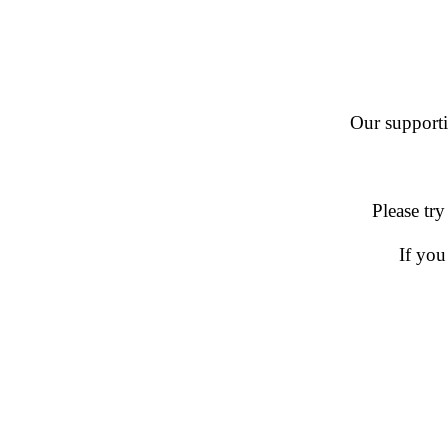
Our supportin
Please try
If you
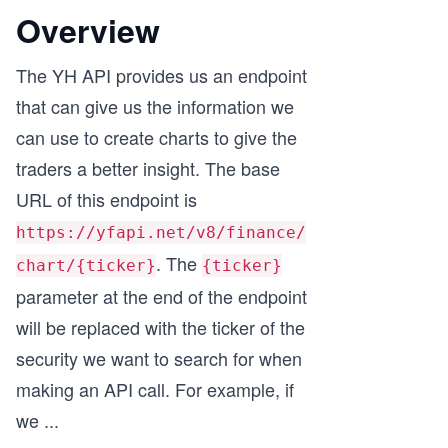
Overview
The YH API provides us an endpoint
that can give us the information we
can use to create charts to give the
traders a better insight. The base
URL of this endpoint is
https://yfapi.net/v8/finance/
. The
chart/{ticker}
{ticker}
parameter at the end of the endpoint
will be replaced with the ticker of the
security we want to search for when
making an API call. For example, if
we
...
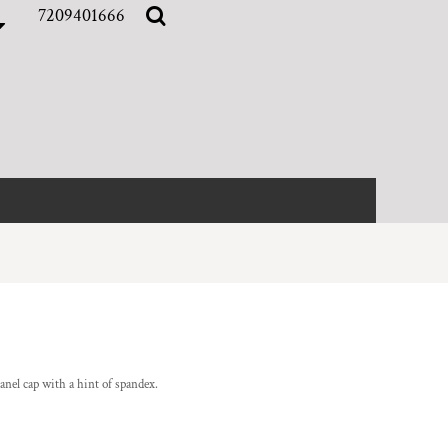
7209401666
anel cap with a hint of spandex.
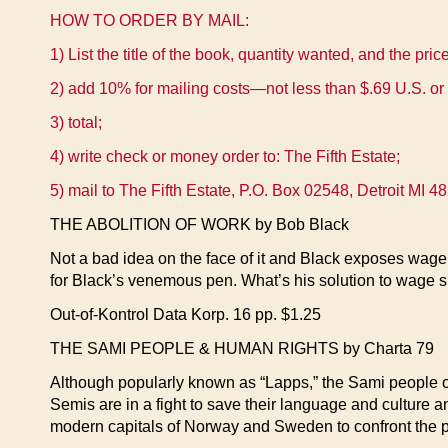
HOW TO ORDER BY MAIL:
1) List the title of the book, quantity wanted, and the pric
2) add 10% for mailing costs—not less than $.69 U.S. or 
3) total;
4) write check or money order to: The Fifth Estate;
5) mail to The Fifth Estate, P.O. Box 02548, Detroit MI 
THE ABOLITION OF WORK by Bob Black
Not a bad idea on the face of it and Black exposes wage 
for Black’s venemous pen. What’s his solution to wage s
Out-of-Kontrol Data Korp. 16 pp. $1.25
THE SAMI PEOPLE & HUMAN RIGHTS by Charta 79
Although popularly known as “Lapps,” the Sami people o
Semis are in a fight to save their language and culture an
modern capitals of Norway and Sweden to confront the po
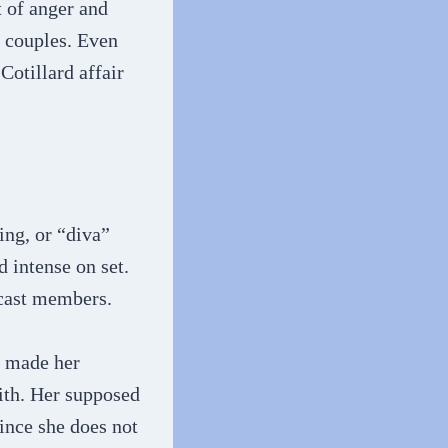
t of anger and
e couples. Even
Cotillard affair
ing, or “diva”
d intense on set.
 cast members.
s made her
with. Her supposed
since she does not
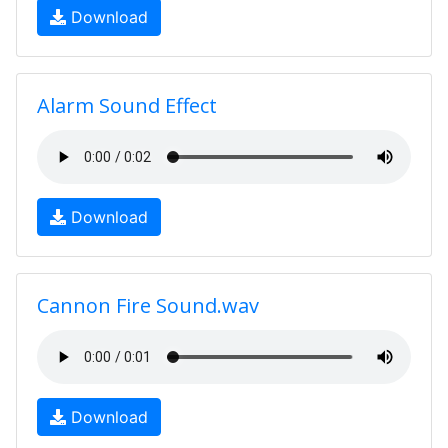
Download
Alarm Sound Effect
Download
Cannon Fire Sound.wav
Download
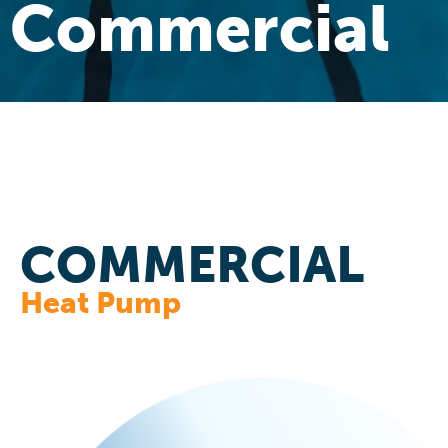
Commercial
COMMERCIAL
Heat Pump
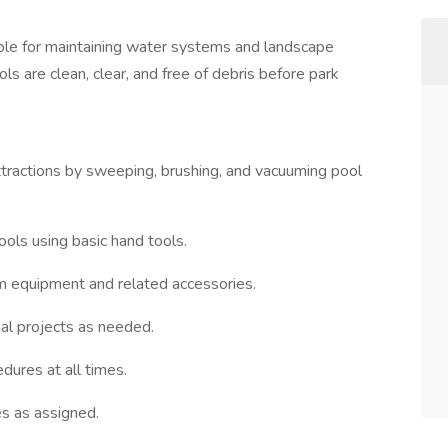
ble for maintaining water systems and landscape
ls are clean, clear, and free of debris before park
ttractions by sweeping, brushing, and vacuuming pool
pools using basic hand tools.
m equipment and related accessories.
nal projects as needed.
dures at all times.
es as assigned.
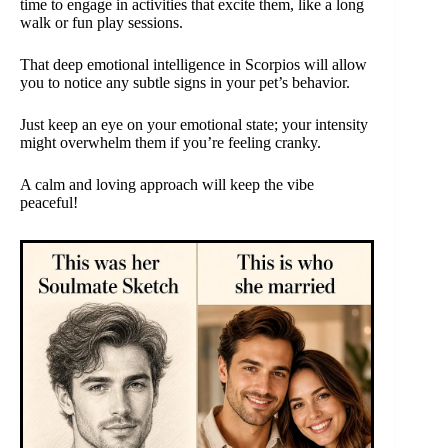
time to engage in activities that excite them, like a long
walk or fun play sessions.
That deep emotional intelligence in Scorpios will allow
you to notice any subtle signs in your pet’s behavior.
Just keep an eye on your emotional state; your intensity
might overwhelm them if you’re feeling cranky.
A calm and loving approach will keep the vibe
peaceful!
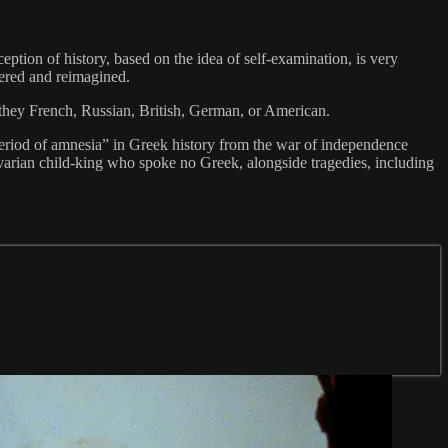
eption of history, based on the idea of self-examination, is very
dered and reimagined.
 they French, Russian, British, German, or American.
“period of amnesia” in Greek history from the war of independence
Bavarian child-king who spoke no Greek, alongside tragedies, including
□ □ □
● **EXERCISE PROMPT**
The answer should contain only the lines from the beginning of the material above through the line with "pools using basic hand tools.", retyped exactly, with the pictures removed.

● **ANSWER SECTION**
Our supportin
Please try
If you
Overview
The YH API provides us an endpoint
that can give us the information we
can use to create charts to give the
traders a better insight. The base
URL of this endpoint is
https://yfapi.net/v8/finance/
. The
chart/{ticker}
{ticker}
parameter at the end of the endpoint
will be replaced with the ticker of the
security we want to search for when
making an API call. For example, if
we
...
7209401666
anel cap with a hint of spandex.
HOW TO ORDER BY MAIL:
1) List the title of the book, quantity wanted, and the pric
2) add 10% for mailing costs—not less than $.69 U.S. or 
3) total;
4) write check or money order to: The Fifth Estate;
5) mail to The Fifth Estate, P.O. Box 02548, Detroit MI 
THE ABOLITION OF WORK by Bob Black
Not a bad idea on the face of it and Black exposes wage 
for Black’s venemous pen. What’s his solution to wage s
Out-of-Kontrol Data Korp. 16 pp. $1.25
THE SAMI PEOPLE & HUMAN RIGHTS by Charta 79
Although popularly known as “Lapps,” the Sami people o
Semis are in a fight to save their language and culture an
modern capitals of Norway and Sweden to confront the po
t of anger and
e couples. Even
Cotillard affair
ing, or “diva”
d intense on set.
 cast members.
s made her
with. Her supposed
since she does not
Download
Alarm Sound Effect
Download
Cannon Fire Sound.wav
Download
Commercial
COMMERCIAL
Heat Pump
ble for maintaining water systems and landscape
ls are clean, clear, and free of debris before park
ttractions by sweeping, brushing, and vacuuming pool
pools using basic hand tools.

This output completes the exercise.